** Opening EXCERPTED RECORDS block **

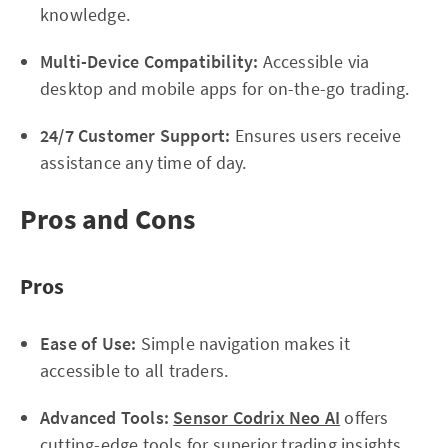
knowledge.
Multi-Device Compatibility:
Accessible via
desktop and mobile apps for on-the-go trading.
24/7 Customer Support:
Ensures users receive
assistance any time of day.
Pros and Cons
Pros
Ease of Use:
Simple navigation makes it
accessible to all traders.
Advanced Tools:
Sensor Codrix Neo AI
offers
cutting-edge tools for superior trading insights.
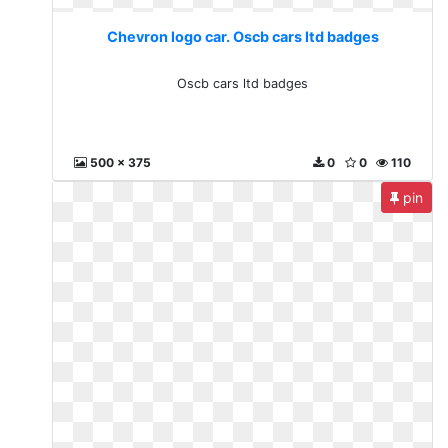
Chevron logo car. Oscb cars ltd badges
Oscb cars ltd badges
500 x 375
0
0
110
pin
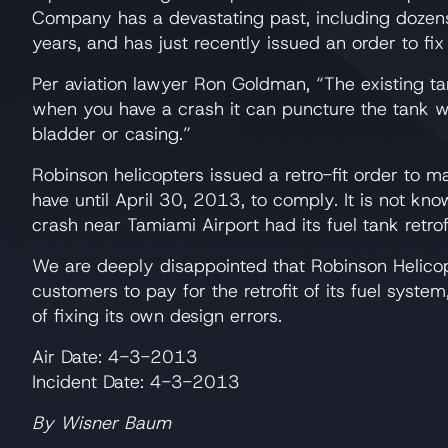
Company has a devastating past, including dozens 
years, and has just recently issued an order to fix 
Per aviation lawyer Ron Goldman, “The existing t
when you have a crash it can puncture the tank w
bladder or casing.”
Robinson helicopters issued a retro-fit order to m
have until April 30, 2013, to comply. It is not know
crash near Tamiami Airport had its fuel tank retrof
We are deeply disappointed that Robinson Helico
customers to pay for the retrofit of its fuel syste
of fixing its own design errors.
Air Date: 4-3-2013
Incident Date: 4-3-2013
By Wisner Baum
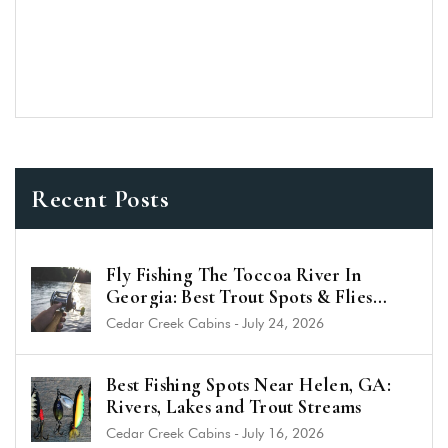
Recent Posts
Fly Fishing The Toccoa River In
Georgia: Best Trout Spots & Flies
(2026 Guide)
Cedar Creek Cabins
-
July 24, 2026
Best Fishing Spots Near Helen, GA:
Rivers, Lakes and Trout Streams
Cedar Creek Cabins
-
July 16, 2026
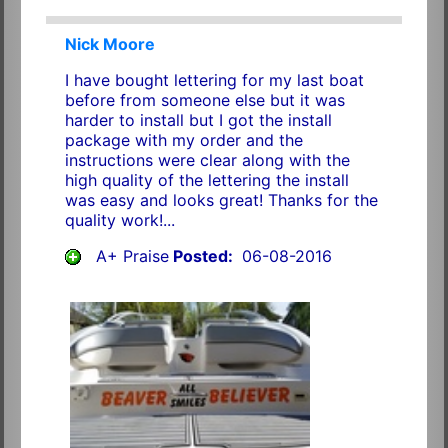
Nick Moore
I have bought lettering for my last boat
before from someone else but it was
harder to install but I got the install
package with my order and the
instructions were clear along with the
high quality of the lettering the install
was easy and looks great! Thanks for the
quality work!...
A+ Praise
Posted:
06-08-2016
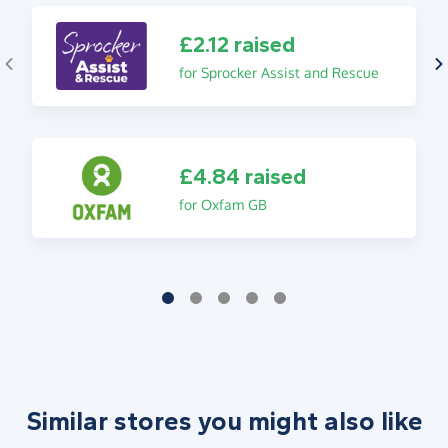
£2.12 raised
for Sprocker Assist and Rescue
£4.84 raised
for Oxfam GB
Similar stores you might also like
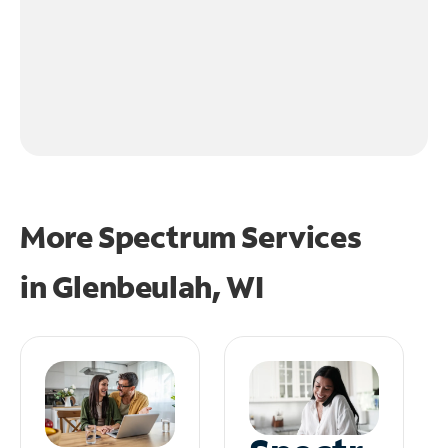
More Spectrum Services
in
Glenbeulah, WI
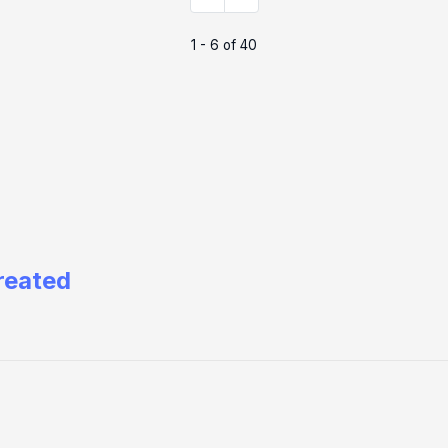
1 - 6 of 40
reated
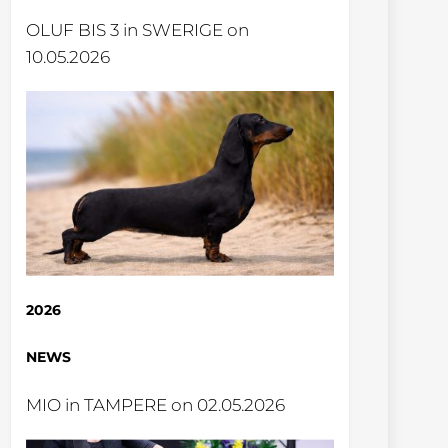
OLUF BIS 3 in SWERIGE on
10.05.2026
2026
NEWS
MIO in TAMPERE on 02.05.2026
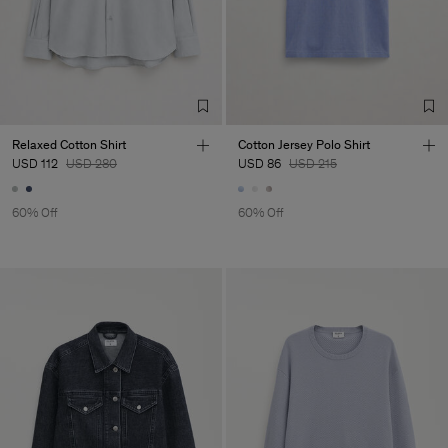
Relaxed Cotton Shirt
Cotton Jersey Polo Shirt
USD 112
USD 280
USD 86
USD 215
60% Off
60% Off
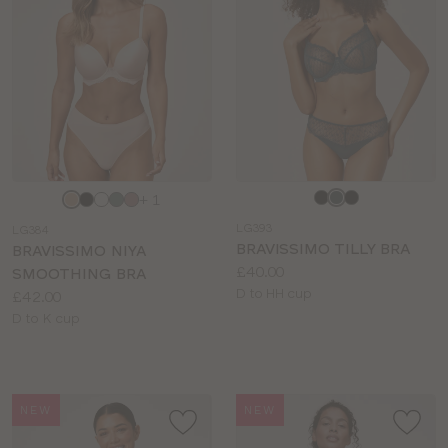
Choose
Choose
+ 1
a
a
LG393
LG384
colour
colour
BRAVISSIMO TILLY BRA
BRAVISSIMO NIYA
Price:
£40.00
SMOOTHING BRA
Available
D to HH cup
Price:
£42.00
sizes:
Available
D to K cup
sizes:
NEW
NEW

** Closing EXCERPTED RECORDS block **

WHAT YOU HAVE TO DO
Using the records above, return word for word the lines that begin at the one containing "Georgia: Best Trout Spots & Flies" and end at the one containing "before from someone else but it was", both of them included and no pictures.

SOLUTION
Georgia: Best Trout Spots & Flies
(2026 Guide)
Cedar Creek Cabins
-
July 24, 2026
Best Fishing Spots Near Helen, GA:
Rivers, Lakes and Trout Streams
Cedar Creek Cabins
-
July 16, 2026
Nick Moore
I have bought lettering for my last boat
before from someone else but it was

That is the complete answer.